### PROMPT
The answer must be every line of the records below that contains the word "bullet", copied out.

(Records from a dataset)
**********

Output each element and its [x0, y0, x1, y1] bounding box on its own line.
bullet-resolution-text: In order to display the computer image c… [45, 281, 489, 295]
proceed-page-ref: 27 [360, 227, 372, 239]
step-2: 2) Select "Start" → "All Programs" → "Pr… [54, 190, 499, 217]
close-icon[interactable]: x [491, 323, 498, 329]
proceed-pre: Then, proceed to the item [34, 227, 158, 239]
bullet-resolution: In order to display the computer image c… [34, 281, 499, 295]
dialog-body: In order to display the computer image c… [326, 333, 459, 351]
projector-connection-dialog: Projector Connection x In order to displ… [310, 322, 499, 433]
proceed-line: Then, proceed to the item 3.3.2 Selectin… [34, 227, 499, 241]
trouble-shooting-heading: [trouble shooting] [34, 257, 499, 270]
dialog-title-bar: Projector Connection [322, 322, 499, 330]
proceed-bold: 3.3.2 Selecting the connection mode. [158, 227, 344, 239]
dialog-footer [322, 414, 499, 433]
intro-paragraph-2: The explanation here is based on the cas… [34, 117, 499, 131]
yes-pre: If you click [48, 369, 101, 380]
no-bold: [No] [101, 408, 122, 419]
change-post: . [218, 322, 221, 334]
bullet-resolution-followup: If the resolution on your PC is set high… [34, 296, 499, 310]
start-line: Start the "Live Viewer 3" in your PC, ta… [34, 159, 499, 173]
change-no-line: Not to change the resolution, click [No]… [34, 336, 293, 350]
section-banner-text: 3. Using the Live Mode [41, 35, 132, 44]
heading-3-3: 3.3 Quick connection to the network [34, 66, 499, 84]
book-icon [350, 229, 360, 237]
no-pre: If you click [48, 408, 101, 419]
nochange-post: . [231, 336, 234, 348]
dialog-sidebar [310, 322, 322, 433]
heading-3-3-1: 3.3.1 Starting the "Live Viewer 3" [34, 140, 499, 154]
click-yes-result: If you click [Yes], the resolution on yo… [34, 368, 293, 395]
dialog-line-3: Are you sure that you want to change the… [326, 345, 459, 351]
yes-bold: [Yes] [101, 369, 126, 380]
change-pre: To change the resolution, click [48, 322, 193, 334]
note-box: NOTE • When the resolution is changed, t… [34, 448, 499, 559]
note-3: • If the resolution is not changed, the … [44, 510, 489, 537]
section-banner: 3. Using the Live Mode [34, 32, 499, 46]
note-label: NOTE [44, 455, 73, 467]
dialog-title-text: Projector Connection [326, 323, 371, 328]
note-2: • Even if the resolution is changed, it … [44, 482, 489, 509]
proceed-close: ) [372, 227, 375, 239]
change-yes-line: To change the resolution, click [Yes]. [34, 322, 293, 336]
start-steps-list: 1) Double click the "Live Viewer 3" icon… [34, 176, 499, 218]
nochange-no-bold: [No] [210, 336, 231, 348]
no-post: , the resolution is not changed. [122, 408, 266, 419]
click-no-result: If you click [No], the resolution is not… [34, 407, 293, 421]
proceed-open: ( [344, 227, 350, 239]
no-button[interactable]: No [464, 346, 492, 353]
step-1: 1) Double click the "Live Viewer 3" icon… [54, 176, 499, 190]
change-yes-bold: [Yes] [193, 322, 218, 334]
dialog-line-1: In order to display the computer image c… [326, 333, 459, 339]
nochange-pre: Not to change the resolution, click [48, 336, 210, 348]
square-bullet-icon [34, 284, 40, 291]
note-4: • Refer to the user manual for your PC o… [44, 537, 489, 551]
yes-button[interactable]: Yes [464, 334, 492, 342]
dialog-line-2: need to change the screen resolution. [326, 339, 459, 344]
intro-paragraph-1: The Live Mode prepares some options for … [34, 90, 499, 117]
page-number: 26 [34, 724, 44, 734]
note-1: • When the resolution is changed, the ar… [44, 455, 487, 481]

**********

### EXERCISE SOLUTION
bullet-resolution-text: In order to display the computer image c… [45, 281, 489, 295]
bullet-resolution: In order to display the computer image c… [34, 281, 499, 295]
bullet-resolution-followup: If the resolution on your PC is set high… [34, 296, 499, 310]
square-bullet-icon [34, 284, 40, 291]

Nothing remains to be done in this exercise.